All of lore.kernel.org
 help / color / mirror / Atom feed
* [PATCH] NVMe: Fix possible scheduling while atomic error
@ 2016-05-17 21:37 Keith Busch
  2016-05-23 10:58 ` Christoph Hellwig
  0 siblings, 1 reply; 12+ messages in thread
From: Keith Busch @ 2016-05-17 21:37 UTC (permalink / raw)


Stopping a h/w queue could have scheduled the task to wait on cancelling
work. This patch removes stopping the the delayed work so we can safely
hold rcu_read_lock() while stopping h/w queues.

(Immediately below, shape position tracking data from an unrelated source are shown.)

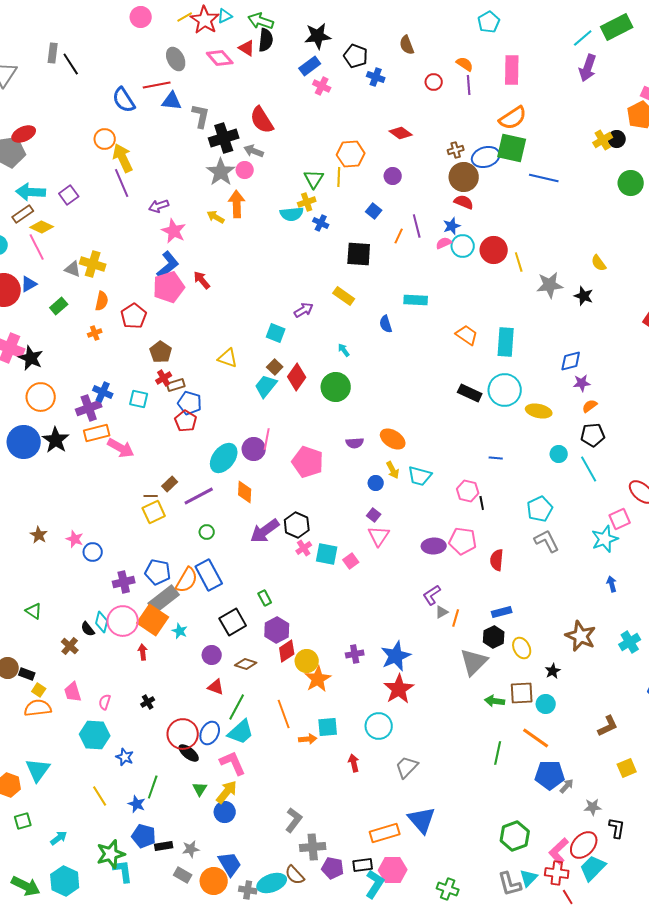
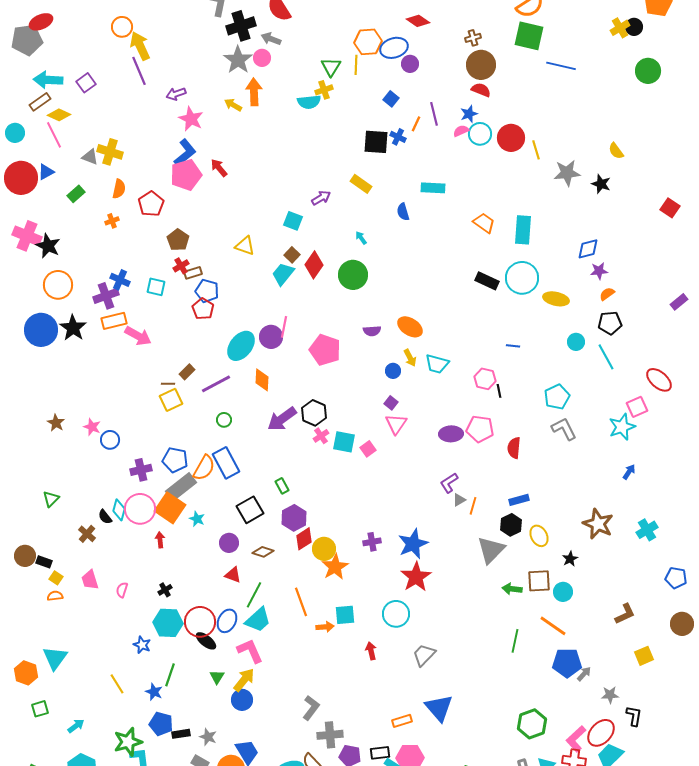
blue ellipse: (486, 157) -> (394, 48), moved
blue cross: (321, 223) -> (398, 137), moved
blue arrow: (612, 584) -> (629, 472), turned 49
green triangle: (34, 611) -> (51, 499), turned 42
orange semicircle: (38, 708) -> (55, 596), size x0.6
cyan hexagon: (95, 735) -> (168, 623), moved
orange rectangle: (385, 833) -> (402, 721), size x0.7
gray star: (191, 849) -> (208, 737), turned 30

Since blk-mq requeue work may restart the h/w queues during a reset,
the nvme driver's queue_rq will stop them again if the driver receives
a command during the reset window.

Reported-by: Ming Lin <mlin at kernel.org>
[fixes 0bf77e9 nvme: switch to RCU freeing the namespace]
Signed-off-by: Keith Busch <keith.busch at intel.com>
---
 drivers/nvme/host/core.c | 6 ++++--
 drivers/nvme/host/pci.c  | 6 ++++++
 2 files changed, 10 insertions(+), 2 deletions(-)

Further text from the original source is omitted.